DESCRIPTION OF THE TASK: For this exercise, write each entry below out precisely and omit the pictures.

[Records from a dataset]

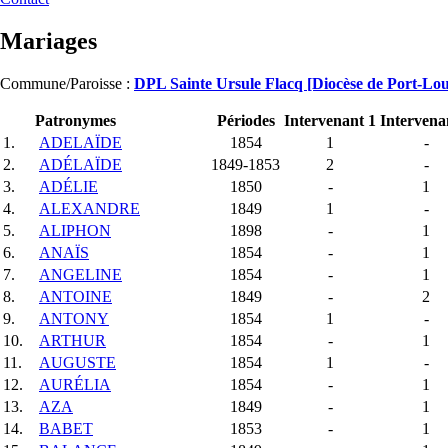
Mariages
Commune/Paroisse :
DPL Sainte Ursule Flacq [Diocèse de Port-Lou
Patronymes
Périodes
Intervenant 1
Intervena
1.
ADELAÏDE
1854
1
-
2.
ADÉLAÏDE
1849-1853
2
-
3.
ADÉLIE
1850
-
1
4.
ALEXANDRE
1849
1
-
5.
ALIPHON
1898
-
1
6.
ANAÏS
1854
-
1
7.
ANGELINE
1854
-
1
8.
ANTOINE
1849
-
2
9.
ANTONY
1854
1
-
10.
ARTHUR
1854
-
1
11.
AUGUSTE
1854
1
-
12.
AURÉLIA
1854
-
1
13.
AZA
1849
-
1
14.
BABET
1853
-
1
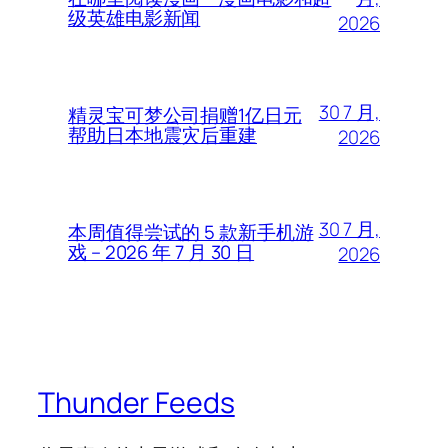
级英雄电影新闻
2026
30 7 月,
精灵宝可梦公司捐赠1亿日元
帮助日本地震灾后重建
2026
30 7 月,
本周值得尝试的 5 款新手机游
戏 – 2026 年 7 月 30 日
2026
Thunder Feeds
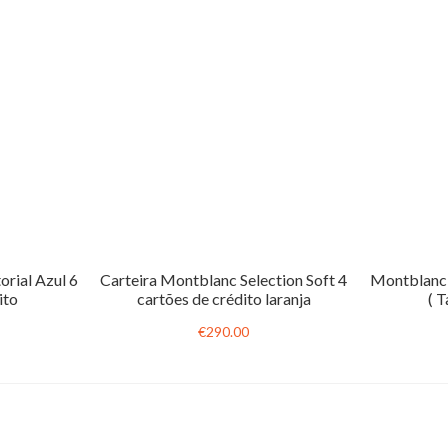
orial Azul 6
Carteira Montblanc Selection Soft 4
Montblanc 
ito
cartões de crédito laranja
( 
€290.00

TASK OUTPUT:
Mariages
Commune/Paroisse :
DPL Sainte Ursule Flacq [Diocèse de Port-Lou
Patronymes
Périodes
Intervenant 1
Intervena
1.
ADELAÏDE
1854
1
-
2.
ADÉLAÏDE
1849-1853
2
-
3.
ADÉLIE
1850
-
1
4.
ALEXANDRE
1849
1
-
5.
ALIPHON
1898
-
1
6.
ANAÏS
1854
-
1
7.
ANGELINE
1854
-
1
8.
ANTOINE
1849
-
2
9.
ANTONY
1854
1
-
10.
ARTHUR
1854
-
1
11.
AUGUSTE
1854
1
-
12.
AURÉLIA
1854
-
1
13.
AZA
1849
-
1
14.
BABET
1853
-
1
级英雄电影新闻
2026
30 7 月,
精灵宝可梦公司捐赠1亿日元
帮助日本地震灾后重建
2026
30 7 月,
本周值得尝试的 5 款新手机游
戏 – 2026 年 7 月 30 日
2026
Thunder Feeds
orial Azul 6
Carteira Montblanc Selection Soft 4
Montblanc 
ito
cartões de crédito laranja
( 
€290.00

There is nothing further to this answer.